§ **Information supplied**:
__________________________________________________
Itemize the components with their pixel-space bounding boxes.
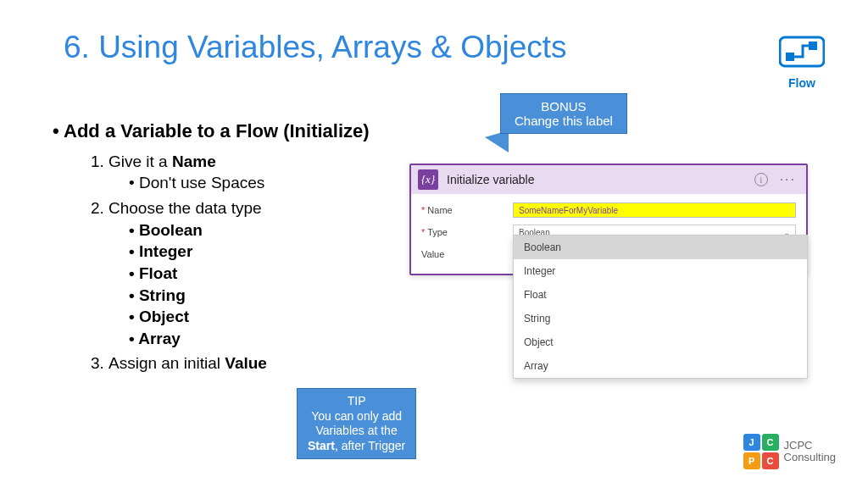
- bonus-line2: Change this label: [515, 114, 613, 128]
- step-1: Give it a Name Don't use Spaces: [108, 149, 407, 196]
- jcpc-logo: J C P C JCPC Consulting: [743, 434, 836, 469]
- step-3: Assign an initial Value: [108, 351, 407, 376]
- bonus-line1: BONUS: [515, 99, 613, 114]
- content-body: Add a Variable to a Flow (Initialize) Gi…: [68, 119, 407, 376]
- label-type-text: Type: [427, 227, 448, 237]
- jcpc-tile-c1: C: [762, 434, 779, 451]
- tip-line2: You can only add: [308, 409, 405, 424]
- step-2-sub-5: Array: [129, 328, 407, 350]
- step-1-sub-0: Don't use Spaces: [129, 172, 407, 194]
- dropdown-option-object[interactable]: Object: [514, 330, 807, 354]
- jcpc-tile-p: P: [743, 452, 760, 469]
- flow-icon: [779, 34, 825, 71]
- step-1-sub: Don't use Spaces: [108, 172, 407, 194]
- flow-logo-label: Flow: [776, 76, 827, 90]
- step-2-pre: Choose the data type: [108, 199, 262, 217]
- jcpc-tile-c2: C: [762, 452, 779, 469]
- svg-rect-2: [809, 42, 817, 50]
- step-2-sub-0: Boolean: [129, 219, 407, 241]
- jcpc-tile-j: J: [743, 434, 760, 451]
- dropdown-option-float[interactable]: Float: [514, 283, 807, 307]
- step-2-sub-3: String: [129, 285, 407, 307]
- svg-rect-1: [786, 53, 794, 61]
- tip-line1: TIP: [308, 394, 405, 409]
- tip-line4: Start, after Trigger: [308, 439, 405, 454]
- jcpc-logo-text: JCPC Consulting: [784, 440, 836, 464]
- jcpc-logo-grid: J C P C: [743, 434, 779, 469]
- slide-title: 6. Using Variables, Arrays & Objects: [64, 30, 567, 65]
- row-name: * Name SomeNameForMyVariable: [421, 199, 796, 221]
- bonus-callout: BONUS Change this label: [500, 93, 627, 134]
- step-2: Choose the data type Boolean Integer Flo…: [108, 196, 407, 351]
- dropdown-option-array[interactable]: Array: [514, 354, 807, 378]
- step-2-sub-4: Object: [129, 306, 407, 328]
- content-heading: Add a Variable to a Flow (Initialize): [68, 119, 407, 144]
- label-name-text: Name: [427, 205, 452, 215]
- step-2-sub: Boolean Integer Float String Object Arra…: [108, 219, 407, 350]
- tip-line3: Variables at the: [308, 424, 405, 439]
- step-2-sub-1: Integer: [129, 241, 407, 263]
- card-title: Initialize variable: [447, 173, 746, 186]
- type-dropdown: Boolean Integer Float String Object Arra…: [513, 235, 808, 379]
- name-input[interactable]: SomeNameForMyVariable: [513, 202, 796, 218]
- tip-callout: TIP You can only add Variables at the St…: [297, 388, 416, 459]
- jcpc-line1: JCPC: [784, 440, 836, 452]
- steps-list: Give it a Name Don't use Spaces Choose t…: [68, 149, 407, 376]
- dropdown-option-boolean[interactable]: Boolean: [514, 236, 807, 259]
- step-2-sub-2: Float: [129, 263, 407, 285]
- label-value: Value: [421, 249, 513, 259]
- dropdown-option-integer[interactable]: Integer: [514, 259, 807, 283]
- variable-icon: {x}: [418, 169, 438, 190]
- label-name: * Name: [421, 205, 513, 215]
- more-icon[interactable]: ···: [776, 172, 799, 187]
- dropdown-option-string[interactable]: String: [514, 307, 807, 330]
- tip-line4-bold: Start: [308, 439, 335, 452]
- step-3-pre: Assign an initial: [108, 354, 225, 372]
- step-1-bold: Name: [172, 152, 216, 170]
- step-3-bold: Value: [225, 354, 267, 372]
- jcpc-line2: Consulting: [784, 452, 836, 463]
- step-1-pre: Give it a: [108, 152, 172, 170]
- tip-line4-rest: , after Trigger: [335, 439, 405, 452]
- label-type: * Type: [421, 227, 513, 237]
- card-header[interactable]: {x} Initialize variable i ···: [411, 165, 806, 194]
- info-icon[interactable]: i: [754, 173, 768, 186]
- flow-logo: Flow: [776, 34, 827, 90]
__________________________________________________
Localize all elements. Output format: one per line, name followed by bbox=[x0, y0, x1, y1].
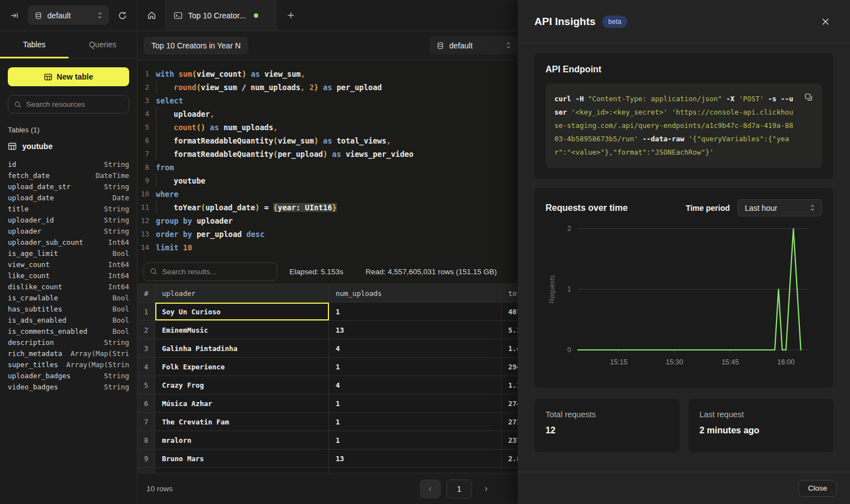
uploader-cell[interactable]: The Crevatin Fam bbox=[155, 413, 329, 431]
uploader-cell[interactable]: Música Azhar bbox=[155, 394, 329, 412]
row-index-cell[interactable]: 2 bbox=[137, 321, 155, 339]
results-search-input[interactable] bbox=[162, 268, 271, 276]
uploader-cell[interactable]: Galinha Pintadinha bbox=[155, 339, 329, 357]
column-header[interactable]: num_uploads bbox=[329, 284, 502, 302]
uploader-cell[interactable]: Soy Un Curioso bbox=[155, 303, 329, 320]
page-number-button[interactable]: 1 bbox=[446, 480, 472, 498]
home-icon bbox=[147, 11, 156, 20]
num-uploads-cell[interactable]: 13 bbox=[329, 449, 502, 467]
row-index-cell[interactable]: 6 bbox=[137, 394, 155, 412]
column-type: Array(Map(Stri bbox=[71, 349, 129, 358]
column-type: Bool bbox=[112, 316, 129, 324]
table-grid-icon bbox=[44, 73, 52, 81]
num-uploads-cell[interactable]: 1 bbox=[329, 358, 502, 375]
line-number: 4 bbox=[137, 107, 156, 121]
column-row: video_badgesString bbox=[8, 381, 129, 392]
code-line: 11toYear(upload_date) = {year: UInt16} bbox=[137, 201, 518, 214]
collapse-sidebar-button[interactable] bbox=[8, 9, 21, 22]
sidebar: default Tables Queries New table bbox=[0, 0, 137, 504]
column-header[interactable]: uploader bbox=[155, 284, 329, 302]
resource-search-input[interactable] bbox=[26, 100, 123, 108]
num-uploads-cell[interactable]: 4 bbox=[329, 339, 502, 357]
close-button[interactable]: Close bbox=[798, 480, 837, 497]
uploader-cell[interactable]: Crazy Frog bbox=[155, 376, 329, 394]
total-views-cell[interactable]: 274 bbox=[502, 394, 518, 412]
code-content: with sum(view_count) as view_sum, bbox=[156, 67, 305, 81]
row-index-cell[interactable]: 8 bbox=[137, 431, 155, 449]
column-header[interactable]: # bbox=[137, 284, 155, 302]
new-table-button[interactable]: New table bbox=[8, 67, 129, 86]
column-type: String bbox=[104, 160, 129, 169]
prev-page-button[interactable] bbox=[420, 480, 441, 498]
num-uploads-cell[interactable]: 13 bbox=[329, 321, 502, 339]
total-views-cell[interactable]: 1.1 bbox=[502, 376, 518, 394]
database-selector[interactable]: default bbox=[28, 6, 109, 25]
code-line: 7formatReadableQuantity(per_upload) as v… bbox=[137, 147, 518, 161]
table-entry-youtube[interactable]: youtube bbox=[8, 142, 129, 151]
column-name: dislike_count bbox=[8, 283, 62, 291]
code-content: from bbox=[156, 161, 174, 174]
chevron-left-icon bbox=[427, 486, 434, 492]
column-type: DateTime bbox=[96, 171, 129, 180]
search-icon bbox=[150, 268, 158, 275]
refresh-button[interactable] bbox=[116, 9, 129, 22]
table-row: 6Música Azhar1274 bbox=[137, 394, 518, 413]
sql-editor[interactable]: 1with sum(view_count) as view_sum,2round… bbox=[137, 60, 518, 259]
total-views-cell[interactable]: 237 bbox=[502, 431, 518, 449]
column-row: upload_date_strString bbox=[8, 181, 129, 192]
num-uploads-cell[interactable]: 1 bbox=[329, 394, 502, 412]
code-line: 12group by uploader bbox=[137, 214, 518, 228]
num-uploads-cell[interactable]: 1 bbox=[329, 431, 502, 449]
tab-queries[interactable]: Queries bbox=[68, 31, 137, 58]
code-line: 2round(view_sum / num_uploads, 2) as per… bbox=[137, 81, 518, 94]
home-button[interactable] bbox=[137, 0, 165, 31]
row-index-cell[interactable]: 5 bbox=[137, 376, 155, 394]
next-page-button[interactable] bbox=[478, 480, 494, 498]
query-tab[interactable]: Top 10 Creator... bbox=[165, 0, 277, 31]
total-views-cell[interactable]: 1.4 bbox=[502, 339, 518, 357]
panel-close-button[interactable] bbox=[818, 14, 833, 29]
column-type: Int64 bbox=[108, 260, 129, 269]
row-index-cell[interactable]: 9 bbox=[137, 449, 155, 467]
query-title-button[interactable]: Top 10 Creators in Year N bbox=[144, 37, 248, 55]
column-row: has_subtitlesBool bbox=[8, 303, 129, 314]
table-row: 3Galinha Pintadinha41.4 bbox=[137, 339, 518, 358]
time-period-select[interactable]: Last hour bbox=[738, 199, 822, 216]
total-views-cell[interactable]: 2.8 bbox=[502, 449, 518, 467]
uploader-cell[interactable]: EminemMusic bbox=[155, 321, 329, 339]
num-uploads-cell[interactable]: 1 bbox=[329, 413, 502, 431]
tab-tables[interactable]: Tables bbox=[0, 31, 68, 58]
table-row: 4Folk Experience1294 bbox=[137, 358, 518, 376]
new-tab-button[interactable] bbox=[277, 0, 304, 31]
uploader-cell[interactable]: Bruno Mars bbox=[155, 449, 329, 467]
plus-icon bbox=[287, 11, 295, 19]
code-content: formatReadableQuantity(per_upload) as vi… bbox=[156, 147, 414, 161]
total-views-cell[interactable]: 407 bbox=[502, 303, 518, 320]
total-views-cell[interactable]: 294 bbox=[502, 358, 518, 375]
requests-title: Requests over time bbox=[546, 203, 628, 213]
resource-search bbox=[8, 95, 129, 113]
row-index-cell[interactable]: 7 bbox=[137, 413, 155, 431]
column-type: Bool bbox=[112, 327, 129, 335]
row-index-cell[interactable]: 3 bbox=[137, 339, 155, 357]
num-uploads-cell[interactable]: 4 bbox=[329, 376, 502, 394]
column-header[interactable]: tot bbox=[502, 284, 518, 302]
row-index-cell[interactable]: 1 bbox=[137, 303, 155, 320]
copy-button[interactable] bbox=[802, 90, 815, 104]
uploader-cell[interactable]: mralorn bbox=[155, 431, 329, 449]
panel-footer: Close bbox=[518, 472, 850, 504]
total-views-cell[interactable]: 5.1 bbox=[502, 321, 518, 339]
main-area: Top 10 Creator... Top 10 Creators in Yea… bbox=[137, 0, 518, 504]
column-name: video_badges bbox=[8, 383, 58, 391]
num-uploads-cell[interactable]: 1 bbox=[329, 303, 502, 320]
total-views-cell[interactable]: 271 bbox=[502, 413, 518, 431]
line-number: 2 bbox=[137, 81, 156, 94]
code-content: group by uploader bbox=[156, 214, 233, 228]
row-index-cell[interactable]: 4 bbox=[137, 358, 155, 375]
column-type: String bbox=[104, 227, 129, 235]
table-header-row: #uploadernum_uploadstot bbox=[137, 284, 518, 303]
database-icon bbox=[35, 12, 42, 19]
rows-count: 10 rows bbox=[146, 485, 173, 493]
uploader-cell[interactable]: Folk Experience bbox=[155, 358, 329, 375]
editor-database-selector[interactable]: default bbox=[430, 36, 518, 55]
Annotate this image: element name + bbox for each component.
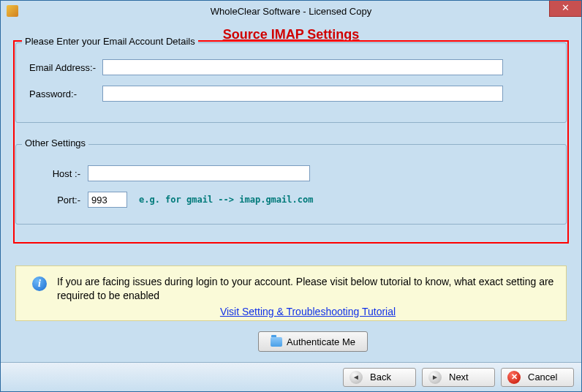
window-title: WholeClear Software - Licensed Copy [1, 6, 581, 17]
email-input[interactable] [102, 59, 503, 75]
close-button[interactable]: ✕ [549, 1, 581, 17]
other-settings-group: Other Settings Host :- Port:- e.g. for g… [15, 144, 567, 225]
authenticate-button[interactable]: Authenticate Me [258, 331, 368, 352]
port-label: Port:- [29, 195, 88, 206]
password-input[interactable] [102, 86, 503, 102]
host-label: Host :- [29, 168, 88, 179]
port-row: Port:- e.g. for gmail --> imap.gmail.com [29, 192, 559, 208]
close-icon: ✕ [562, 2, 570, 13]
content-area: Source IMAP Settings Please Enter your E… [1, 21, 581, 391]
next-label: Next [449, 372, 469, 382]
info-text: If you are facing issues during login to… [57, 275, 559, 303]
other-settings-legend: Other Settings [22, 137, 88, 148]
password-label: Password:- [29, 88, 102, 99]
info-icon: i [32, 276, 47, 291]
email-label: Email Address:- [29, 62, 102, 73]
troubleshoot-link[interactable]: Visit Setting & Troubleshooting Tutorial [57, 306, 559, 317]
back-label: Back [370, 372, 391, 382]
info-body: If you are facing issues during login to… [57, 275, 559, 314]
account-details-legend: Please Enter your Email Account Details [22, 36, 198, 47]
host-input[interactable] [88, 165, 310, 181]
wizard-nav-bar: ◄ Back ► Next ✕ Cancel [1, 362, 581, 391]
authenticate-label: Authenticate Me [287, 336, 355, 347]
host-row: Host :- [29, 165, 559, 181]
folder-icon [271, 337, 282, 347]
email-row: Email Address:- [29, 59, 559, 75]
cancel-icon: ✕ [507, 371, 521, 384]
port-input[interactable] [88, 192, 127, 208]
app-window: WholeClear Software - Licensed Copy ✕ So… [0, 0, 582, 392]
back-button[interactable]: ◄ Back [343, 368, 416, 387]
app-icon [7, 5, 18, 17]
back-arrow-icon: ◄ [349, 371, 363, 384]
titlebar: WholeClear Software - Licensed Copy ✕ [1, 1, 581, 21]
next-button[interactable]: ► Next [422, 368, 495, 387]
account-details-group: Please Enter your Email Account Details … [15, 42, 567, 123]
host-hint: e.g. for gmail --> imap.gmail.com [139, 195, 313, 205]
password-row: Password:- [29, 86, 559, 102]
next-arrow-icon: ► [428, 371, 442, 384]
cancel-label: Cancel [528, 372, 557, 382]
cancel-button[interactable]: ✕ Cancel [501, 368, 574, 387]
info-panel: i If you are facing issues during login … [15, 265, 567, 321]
__________________________________________________
Work through the material above. Then report how many of its lines contain "text", and only that.

§ **Solution to the exercise**: 4